We here at Get The Pix Productions want to inspire, educate and entertain you (the audience). We are constantly learning about film as we make them with our own hands. Our loyal cast and crew is comprised of highly talented, award winning christian filmmakers and actors attempting to improve the quality of christian films and videos. To do this, we want to provide you with information that we learn so you can apply it to your own films and/or use it to evaluate other people’s films.

Without further ado here are 5 ways that you can use story telling tips from The Bible to make your next movie a good one.

 

 1. Open strong!

The Bible starts with God creating the heavens and the earth! First sentence! BOOM! I dare you to name 5 movies that start out that strong that wasn’t wildly popular. Now that more and more films are being watched in forms other than movie theaters, viewers are more likely to loser interest and not finish your movie all together. I don’t care how great the ending is. If you do not get the viewer interested early on, you run the risk of losing them.

Genesis 1:1 – In the beginning God created the heavens and the earth. Now the earth was formless and empty, darkness was over the surface of the deep, and the Spirit of God was hovering over the waters.

 

2. Make your “good guys” GOOD and your “bad guys” BAD.

Yes. We all have at one point. That’s the residual effects of good character building, great story telling and the proper development of relatable characters. This hasn’t happened in a long time for me. I’m not sure if I’m getting more difficult to impress or if filmmakers are trying less. What has happened all too much is that moment when I’m telling someone about a movie I’ve just seen and I have to honestly say “It was pretty good but I really wasn’t sure who I should root for.”

The bible constantly depicts good and evil in the purest of forms. Have you ever walked out of a movie and felt you were one of the characters in it? It set up the basics of a lot of the terminology used in movies to describe good and evil. The greater the enemy the more impressive the victory will be.

Let me make completely clear that I am not saying the main hero needs to be flawless. God seemed to always choose those that most everyone agreed weren’t the best people for the job he selected them for. The hero needs depth but we need to have a clear understanding of who we want to win or we won’t care if anyone wins at all.

2 Corinthians 12:9 – But he said to me, “My grace is sufficient for you, for my power is made perfect in weakness.” Therefore I will boast all the more gladly about my weaknesses, so that Christ’s power may rest on me.

 

3. Write a film with lots of “replay value”.

Replay Value is a term that’s mainly used in reference to video games that is a way of saying how much fun a game would be if you replay it again. The term can also be used for short films, videos and movies to determine if a movie is worth watching again. The Bible can be read over and over and over again and you will still notice things you didn’t before. Give your film replay value. This is a very difficult thing to accomplish but a trick to try is to read through your script 3 times, undisturbed, in one sitting and create a strong picture how the film will look. The second time you read through fix any small things that bother you about the script.
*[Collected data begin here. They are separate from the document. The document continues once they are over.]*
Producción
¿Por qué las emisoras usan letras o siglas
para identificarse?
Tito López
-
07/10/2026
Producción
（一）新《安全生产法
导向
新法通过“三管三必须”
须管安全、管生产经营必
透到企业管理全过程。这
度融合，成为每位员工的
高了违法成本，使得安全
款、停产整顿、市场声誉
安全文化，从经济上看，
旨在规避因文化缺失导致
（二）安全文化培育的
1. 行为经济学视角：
If you are too bored to make it through your script by the third time, it may be a sign that your story needs more depth added into it.
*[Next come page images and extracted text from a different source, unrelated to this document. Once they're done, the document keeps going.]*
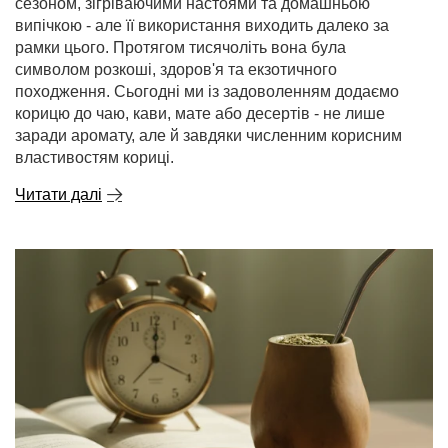
сезоном, зігріваючими настоями та домашньою
випічкою - але її використання виходить далеко за
рамки цього. Протягом тисячоліть вона була
символом розкоші, здоров'я та екзотичного
походження. Сьогодні ми із задоволенням додаємо
корицю до чаю, кави, мате або десертів - не лише
заради аромату, але й завдяки численним корисним
властивостям кориці.
Читати далі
Another trick is to read the script only through the eyes of one lead character at a time. This trick also helps with spotting plot flaws.

 

4. Keep different viewers in mind.

The Bible was written to change hearts. Each and every verse has made an impact in someone’s life. A scientist could look at the bible and feel as if it was written just for people in his profession the same way that a poet could look at The Bible and think that it was written to target people in his profession. I have a tough time reading The Bible and not thinking it geared towards story tellers.

What you can do to attempt to target the different types of viewers is to study why people watch movies. Find what they are looking for when they start a movie. Some people are going to be looking for new ways to understand life as they know it and some people are just going to want to see big explosions and bright colors moving on the screen. It’s your job to find out why. I have some running ideas that I would share but I think it is important that each filmmaker learn his own audience and connect with them through learning.

 

5. Make sure your ending is just the beginning.
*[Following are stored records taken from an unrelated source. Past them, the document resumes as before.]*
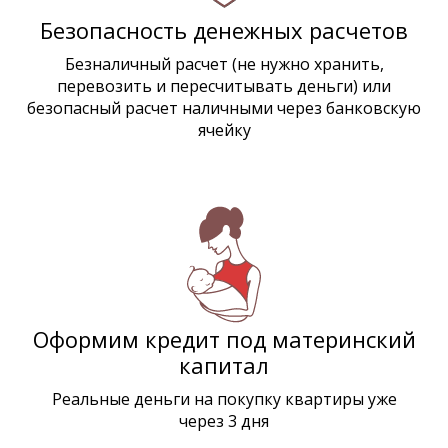
Безопасность денежных расчетов
Безналичный расчет (не нужно хранить,
перевозить и пересчитывать деньги) или
безопасный расчет наличными через банковскую
ячейку
Оформим кредит под материнский
капитал
Реальные деньги на покупку квартиры уже
через 3 дня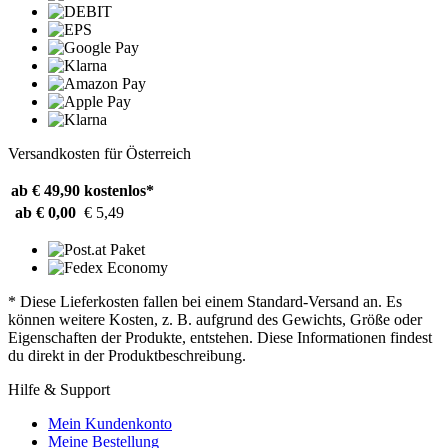
Versandkosten für Österreich
ab € 49,90
kostenlos*
ab € 0,00
€ 5,49
* Diese Lieferkosten fallen bei einem Standard-Versand an. Es
können weitere Kosten, z. B. aufgrund des Gewichts, Größe oder
Eigenschaften der Produkte, entstehen. Diese Informationen findest
du direkt in der Produktbeschreibung.
Hilfe & Support
Mein Kundenkonto
Meine Bestellung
The bible ends in the best way…. It doesn’t. Ok, yes, the book does end, but the ending is more of a transition. Some endings to books and movies are brick walls. They end the journey. The Bible ends preparing you with a promise for the future. It gets you thinking about your life and how it will be in the future. It’s a launching point instead of a brick wall.

The best way for a man to achieve this type of ending is to think about your audience and visual the transition into their life. Let them imagine what happens next with the characters they connected with.

Affect your audience. Teach your audience something with the stories you tell them, even if they realize they are learning or not.

Revelations 22:20-21 – He who testifies to these things says, “Yes, I am coming soon.” Amen. Come, Lord Jesus. The grace of the Lord Jesus be with God’s people. Amen.

 

Don’t make a film for the applause during the credits… make a film to change the world for good.